As for the structure of the paper, in Sect. 2, a set of relevant works in the area of distributed algorithms for FCA for data stream processing are presented and contrasted. In Sect. 3, the definitions and the problem are precisely defined. In Sect. 4 the first approach of a solution is proposed. Finally, in Sect. 5 the conclusion, future work, and final discussions are given.

2 Related Works

Many distributed algorithms have been proposed [2, 5, 6, 18], with their main advantage being the ability to compute in parallel and in that way reducing the amount of time it takes to process the output. Most of the distributed algorithms use the MapReduce framework [3] which is appealing to practitioners mainly because they are easily implementable into cloud infrastructures.

In this section, we direct our attention to three main works in the field of distributed algorithms in FCA: one presenting the incremental distributed algorithm based on AddIntent in an iterative fashion, other considering the constraint of not knowing the attributes in advance, and the last one being the only work, to the best of our knowledge, that can run infinitely by forgetting concepts as it processes the data stream. Thanks to an ongoing state-of-the-art study on the characteristics of formal methods for knowledge extraction, and to the best of our knowledge, we detected that these articles represent well the state of the art in data stream processing algorithms for FCA (a subset of the reviewed articles can be found in [7]).
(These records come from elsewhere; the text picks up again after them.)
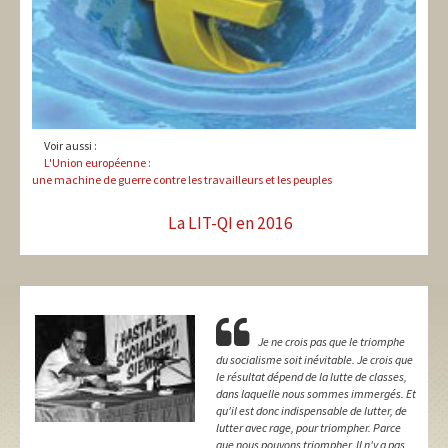
Voir aussi :
L'Union européenne :
une machine de guerre contre les travailleurs et les peuples
La LIT-QI en 2016
Je ne crois pas que le triomphe
du socialisme soit inévitable. Je crois que
le résultat dépend de la lutte de classes,
dans laquelle nous sommes immergés. Et
qu'il est donc indispensable de lutter, de
lutter avec rage, pour triompher. Parce
que nous pouvons triompher. Il n'y a pas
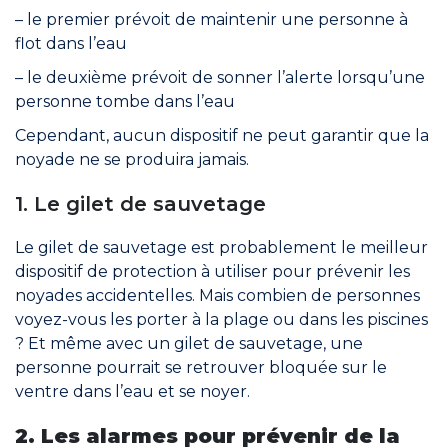
Rejoindre le réseau
– le premier prévoit de maintenir une personne à
flot dans l’eau
Aide
– le deuxième prévoit de sonner l’alerte lorsqu’une
Shop
personne tombe dans l’eau
Cependant, aucun dispositif ne peut garantir que la
noyade ne se produira jamais.
1. Le gilet de sauvetage
Le gilet de sauvetage est probablement le meilleur
dispositif de protection à utiliser pour prévenir les
noyades accidentelles. Mais combien de personnes
voyez-vous les porter à la plage ou dans les piscines
? Et même avec un gilet de sauvetage, une
personne pourrait se retrouver bloquée sur le
ventre dans l’eau et se noyer.
2. Les alarmes pour prévenir de la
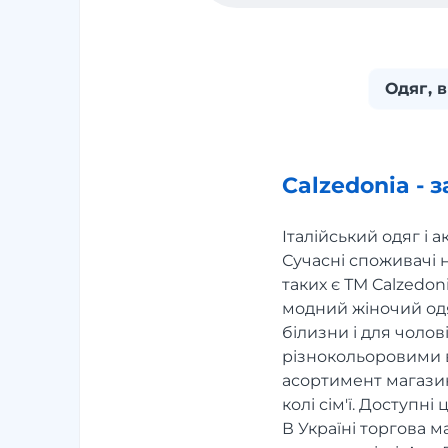
Одяг, 
Calzedonia - 
Італійський одяг і 
Сучасні споживачі не
таких є ТМ Calzedon
модний жіночий одя
білизни і для чоло
різнокольоровими в
асортимент магазин
колі сім'ї. Доступні
В Україні торгова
Firstly, Xu et al. [18] contribute with the iterative distributed implementations of some known lattice calculation algorithms such as Ganter and Ganter+ which they call MGanter and MGanter+. They present theoretical properties about partitioning the input and working with the partitions instead of the entire formal context. And finally, they use the properties to argue about the correctness of their MapReduce algorithms. The strengths of this approach are that it uses a well accepted framework such as MapReduce, and that it is incremental, which means that it updates the final lattice as the new rows arrive. This also means it is possible to adapt it to process streams.
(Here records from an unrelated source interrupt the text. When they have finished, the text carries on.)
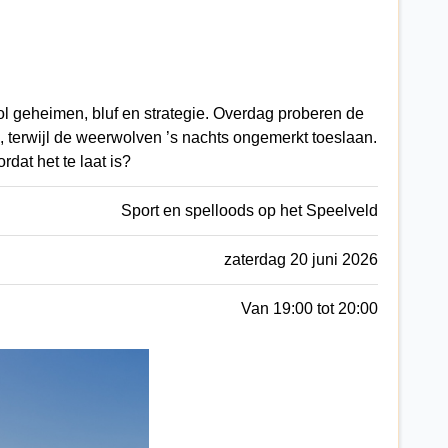
 geheimen, bluf en strategie. Overdag proberen de
 terwijl de weerwolven ’s nachts ongemerkt toeslaan.
rdat het te laat is?
Sport en spelloods op het Speelveld
zaterdag 20 juni 2026
Van 19:00 tot 20:00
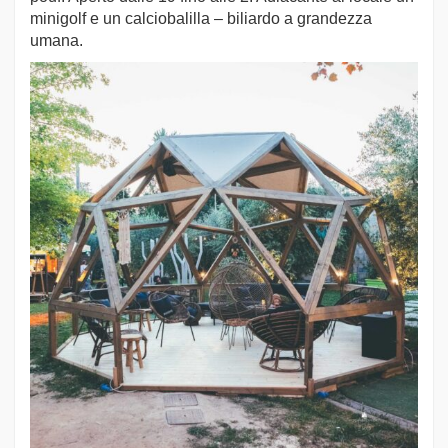
minigolf e un calciobalilla – biliardo a grandezza
umana.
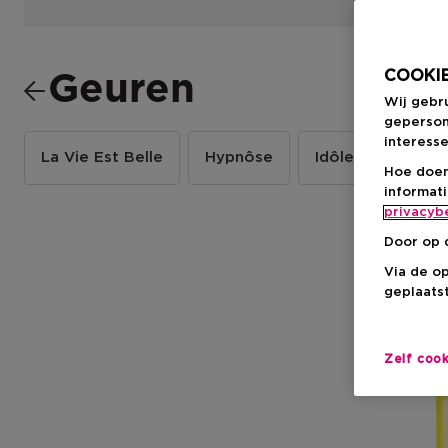
COOKIE
Geuren
Wij gebr
geperson
interesse
La Vie Est Belle
Hypnôse
Idôle
La Nui
Hoe doen
informat
privacyb
Door op 
Via de o
geplaatst
-20%
Zelf coo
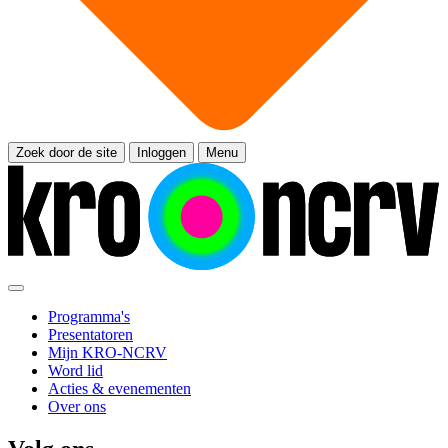
Zoek door de site
Inloggen
Menu
Programma's
Presentatoren
Mijn KRO-NCRV
Word lid
Acties & evenementen
Over ons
Secondly, Goel et al. [5] present a MapReduce algorithm that updates the final lattice without assuming prior knowledge of the attributes and thus allows the arbitrary distribution of the formal context. They calculate the lattice from a snapshot taken at a particular time, and leave the merging step of several snapshots out of the scope. Additionally, the algorithm is more suitable for sparse context than for dense ones.

Lastly, De Maio et al. [2] present an incremental distributed algorithm based on AddIntent [10], and suitable for online stream processing. It uses time interval windows in which only one observation is taken into account from each node. Moreover, the proposed algorithm uses Temporal FFCA instead of plain FCA, in order to maintain a reasonably small lattice by taking full advantage of the concepts’ support. In the algorithm, they also forget old concepts when there have not been many occurrences of an object in it in a certain time window.
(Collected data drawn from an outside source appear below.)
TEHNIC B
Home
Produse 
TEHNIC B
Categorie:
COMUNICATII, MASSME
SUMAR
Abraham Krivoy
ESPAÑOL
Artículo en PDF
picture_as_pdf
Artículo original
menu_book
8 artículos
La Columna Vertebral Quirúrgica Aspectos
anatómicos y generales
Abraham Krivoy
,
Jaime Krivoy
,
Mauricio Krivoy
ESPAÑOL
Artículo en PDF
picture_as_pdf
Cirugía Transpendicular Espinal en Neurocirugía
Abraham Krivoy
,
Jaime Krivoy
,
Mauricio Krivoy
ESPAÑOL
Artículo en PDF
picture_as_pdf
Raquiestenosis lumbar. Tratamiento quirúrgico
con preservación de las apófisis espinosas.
$$\begin{aligned} \text {Supp}(C) = \frac{|\text {extent}(C) |}{|G |}e^{-\lambda (t-t_{lio})} \end{aligned}$$
(1)

The mechanic of “forgetting” is calculated based on a decay factor \(0 \le \lambda \le 1\) that decreases the support of a formal concept C based on how much time has passed since the last object has been inserted into it. In the Eq. 1, G is the set of all objects, t is the current timestamp and \(t_{lio}\) is the timestamp of the last inserted object into the concept C.

All these distributed algorithms have their advantages and disadvantages, and particularly, the ones presented in [5, 18] are not directly prepared for infinite data stream processing, contrary to [2] which, although it is an online data stream processing algorithm, it is based on an extension of FCA [8], and it is not trivial to migrate it into its FCA version.

3 Flexibly Scalable FCA for Data Streams

The goal of this section is to present a discussion about how to provide enough flexibility in terms of scalability for stream processing. As presented in the previous section, there are several algorithms that are able to process data streams, and some of them can run infinitely by “forgetting” some information. However, doing so risks losing important concepts. For instance, let us suppose an FCA algorithm that runs in a data stream to study temporal phenomena in smart cities. By forgetting concepts without an object contributing to it in the defined threshold \(\lambda \), it is possible to lose concepts representing scenarios that rarely occur, but have a huge impact when they do occur. Such a concept could be the one representing a flood in a certain neighborhood or a protest that block certain streets. Therefore, the ideal scenario would be to be able to perform FCA on a data stream infinitely, without compromising too much the amount of information lost.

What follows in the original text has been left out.